Still, the new rule is relatively unknown to most policyholders as insurance companies and their agents are only beginning to communicate this with their customers.
An insurance agent, who only wants to be known as Anthony, said so far no timeline has been set for insurance companies to comply with the new rule.
“So, the onus is on the respective insurance agents to contact their customers to notify them of the change in the law,” he told SunBiz.
Meanwhile, Saw sees a business opportunity for Rockwills Trustee Bhd to become a trustee to policy owners’ life policies by setting up insurance trusts.
“Licensed trust companies like Rockwills Trustee will follow instructions as instructed by the person who created the insurance trust.
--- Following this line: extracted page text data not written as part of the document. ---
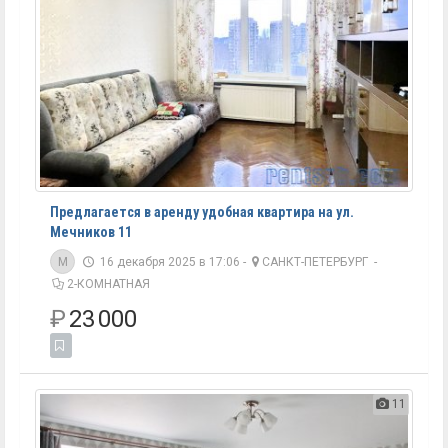
Предлагается в аренду удобная квартира на ул.
Мечников 11
M
16 декабря 2025 в 17:06 -
САНКТ-ПЕТЕРБУРГ
-
2-КОМНАТНАЯ
₽
23 000
11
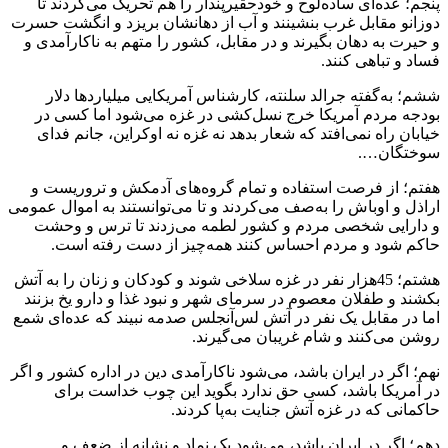
پنجم؛ عده‌ای ساده‌لوح و خودحقیرپندار را هم تحریک می‌کردند تا
دوزانو مقابل غرب بنشینند و آب از دهانشان بریزد و انگشت حسرت
و حیرت به دهان بگیرند و در مقابل، کشور را متهم به ناکارآمدی و
فساد و تباهی کنند.
ششم؛ به‌گفته جرالد سلنته، کارشناس آمریکایی میلیارد‌ها دلار
بودجه مردم آمریکا خرج نسل‌کشی در غزه می‌شود اما کسی در
خیابان راه نمی‌افتد که شعار بدهد نه غزه نه اوکراین، جانم فدای
سوختگان….
هفتم؛ از فرصت استفاده و تمام گروه‌های آدمکش و تروریست و
اراذل و اوباش را به‌صف می‌کردند و تا می‌توانستند به اموال عمومی
و دارایی شخصی مردم و کشور لطمه می‌زدند تا ترس و وحشت
حاکم شود و مردم احساس کنند همه‌‌چیز از دست رفته است.
هشتم؛ 45هزار نفر در غزه سلاخی شوند و کودکان و زنان را به آتش
بکشند و طفلان معصوم در سرمای شهر و نبود غذا و دارو یخ بزنند
اما در مقابل یک نفر در آتش لس‌آنجلس صدمه نبیند که عده‌ای شمع
روشن می‌کنند و شام غریبان می‌گیرند.
نهم؛ اگر در ایران باشد، می‌شود ناکارآمدی دین در اداره کشور و اگر
در آمریکا باشد، کسی حق ندارد بگوید این چوب خداست برای
حاکمانی که در غزه آتش جنایت به‌پا کردند.
دهم؛ اگر در ایران باشد، می‌شود یک نماد و نشانه از ضعف و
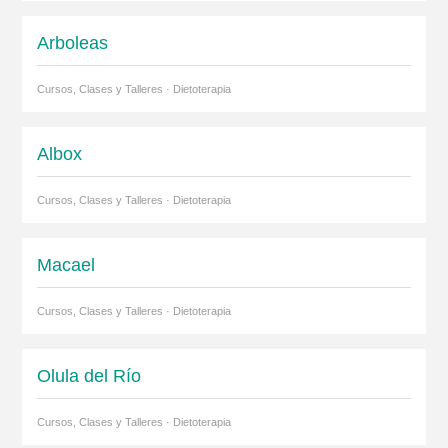
Arboleas
Cursos, Clases y Talleres · Dietoterapia
Albox
Cursos, Clases y Talleres · Dietoterapia
Macael
Cursos, Clases y Talleres · Dietoterapia
Olula del Río
Cursos, Clases y Talleres · Dietoterapia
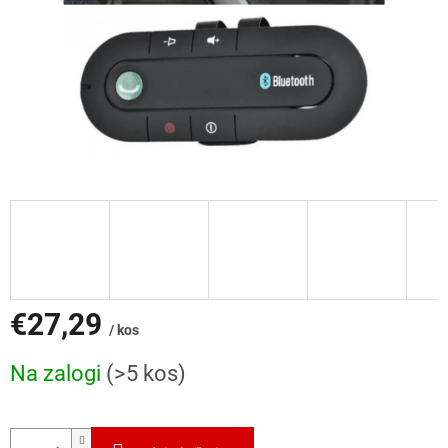
€27,29
/ kos
Cena
Na zalogi
(>5 kos)
mere:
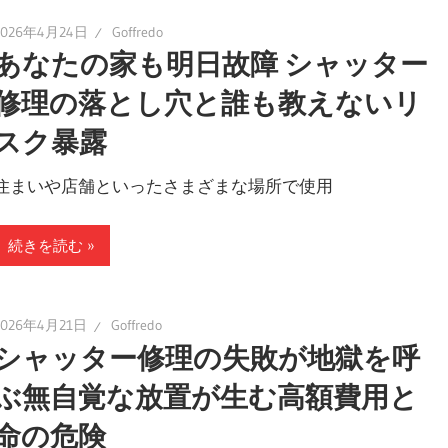
2026年4月24日
Goffredo
あなたの家も明日故障 シャッター
修理の落とし穴と誰も教えないリ
スク暴露
住まいや店舗といったさまざまな場所で使用
続きを読む
2026年4月21日
Goffredo
シャッター修理の失敗が地獄を呼
ぶ無自覚な放置が生む高額費用と
命の危険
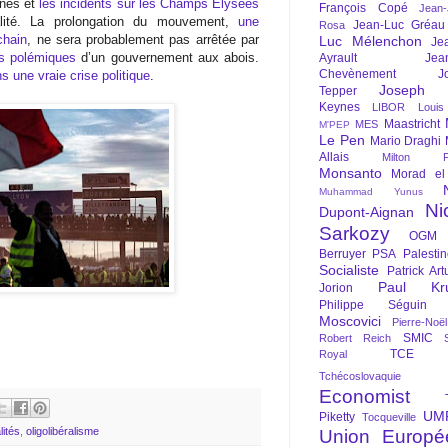
unes et
les incidents sur les Champs Elysées
François Copé
Jean
alité. La prolongation du mouvement,
une
Jean-Luc Gréau
Rosa
chain
, ne sera probablement pas arrêtée par
Luc Mélenchon
Je
s polémiques
d’un gouvernement aux abois.
Ayrault
Jea
Chevènement
J
 une vraie crise politique
.
Joseph St
Tepper
Keynes
LIBOR
Louis
Maastricht
MES
M'PEP
Le Pen
Mario Draghi
Allais
Milton Fr
Monsanto
Morad el
Muhammad Yunus
Ni
Dupont-Aignan
Sarkozy
OGM
Berruyer
PSA
Palesti
Socialiste
Patrick Art
Paul Kr
Jorion
Philippe Séguin
Moscovici
Pierre-Noë
SMIC
Robert Reich
TCE
Royal
Tchécoslovaquie
Economist
UM
Piketty
Tocqueville
lités
,
oligolibéralisme
Union Europé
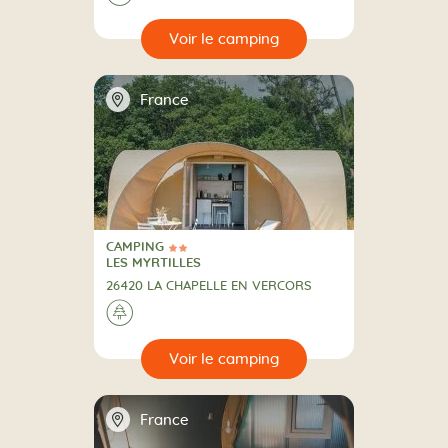
🔍
camping
📍
France
CAMPING
2 Étoiles
CAMPING
LES MYRTILLES
26420 LA CHAPELLE EN VERCORS
A la campagne
🌲
🔍
camping
📍
France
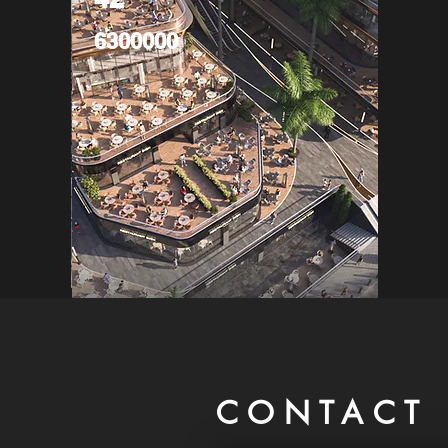
6300000
CONTACT 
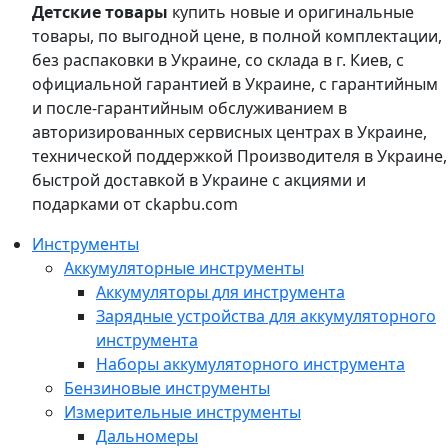
Детские товары
купить новые и оригинальные
товары, по выгодной цене, в полной комплектации,
без распаковки в Украине, со склада в г. Киев, с
официальной гарантией в Украине, с гарантийным
и после-гарантийным обслуживанием в
авторизированных сервисных центрах в Украине,
технической поддержкой Производителя в Украине,
быстрой доставкой в Украине с акциями и
подарками от ckapbu.com
Инструменты
Аккумуляторные инструменты
Аккумуляторы для инструмента
Зарядные устройства для аккумуляторного
инструмента
Наборы аккумуляторного инструмента
Бензиновые инструменты
Измерительные инструменты
Дальномеры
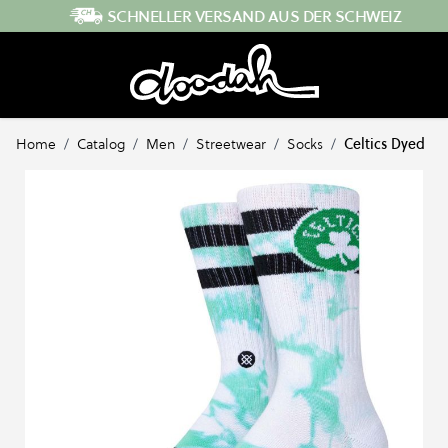
Direkt zum Inhalt
SCHNELLER VERSAND AUS DER SCHWEIZ
Home
/
Catalog
/
Men
/
Streetwear
/
Socks
/
Celtics Dyed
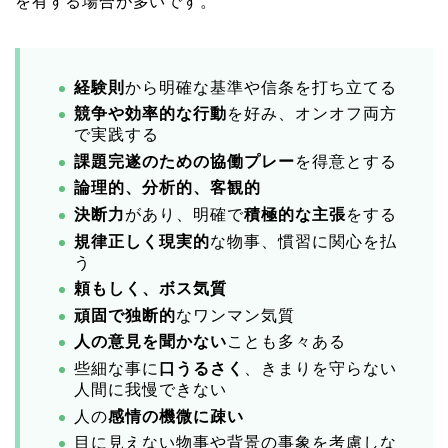
を有する場合が多いです。
経験則
から明確な基準や信条を打ち立てる
競争や効率的な行動
を好み、オンオフ両方
で実践する
課題完遂のための協働プレー
を得意とする
論理的、分析的、客観的
決断力
があり、明確で
積極的な主張
をする
規律正しく現実的
な物事、慣習に関心を払
う
頼もしく、ボス気質
頑固で独断的
なワンマン気質
人の意見を聞かない
ことも多々ある
些細な事に
口うるさく
、きまりを守らない
人間に我慢できない
人の
感情の機微に疎い
目に見えない物事や背景の事象を考慮しな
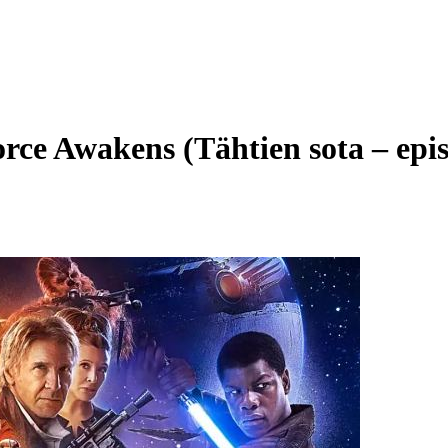
rce Awakens (Tähtien sota – epis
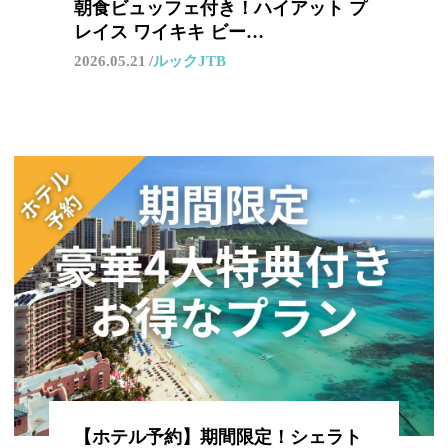
朝食ビュッフェ付き！ハイアット プ
レイス ワイキキ ビー…
2026.05.21
ルックJTB
【ホテル予約】期間限定！シェラト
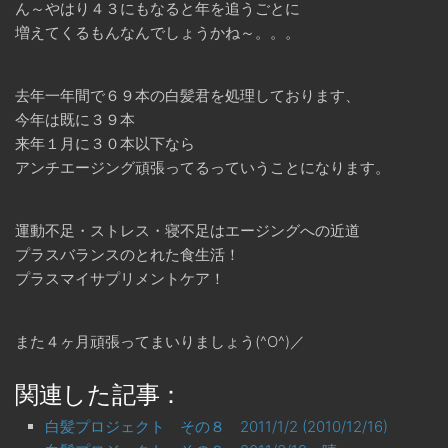
ん～やはり４３にもなると年を追うごとに
増えてくるもんなんでしょうかね～。。。
去年一年間で６９本の白髪君を処理しております、
今年は既に３９本
来年１月に３０本以下なら
アンチエージング頑張ってるっていうことになります。
運動不足・ストレス・寝不足はエージングへの近道
プラスバランスのとれた食生活！
プラスマイサプリメントケア！
また４ヶ月頑張ってまいりましょう(^O^)／
関連した記事：
白髪プロジェクト その８ 2011/1/2 (2010/12/16)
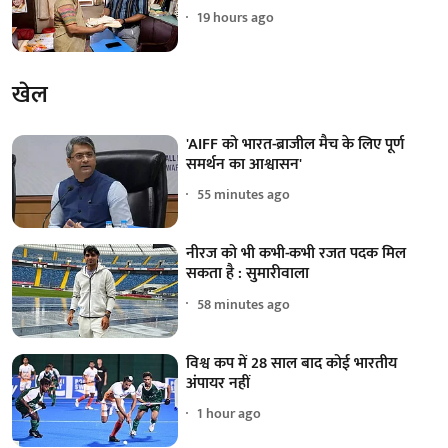
19 hours ago
खेल
'AIFF को भारत-ब्राजील मैच के लिए पूर्ण
समर्थन का आश्वासन'
55 minutes ago
नीरज को भी कभी-कभी रजत पदक मिल
सकता है : सुमारीवाला
58 minutes ago
विश्व कप में 28 साल बाद कोई भारतीय
अंपायर नहीं
1 hour ago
This way, the beneficiaries won’t be able to squander the policy moneys or be cheated of their inheritance.
“We also have full-time in-house legal advisers to support and check all trusts,” said Saw, adding that the awareness on insurance trust among Malaysian policyholders is still low.
What is the fee? Saw said Rockwills Trustee charges a once off fee of average RM1,500 to RM2,000 to set up an insurance trust, which may include as many life policies as you wish.
“And where the policy owner dies and we act as trustee, our fee is 0.75% of the total insurance moneys or a minimum fee of RM2,000 a year during the holding years. We normally put the balance policy moneys into fixed income investments such as fixed deposits and the money market, and any interest earned will go back to the trust fund and the beneficiaries,” he added.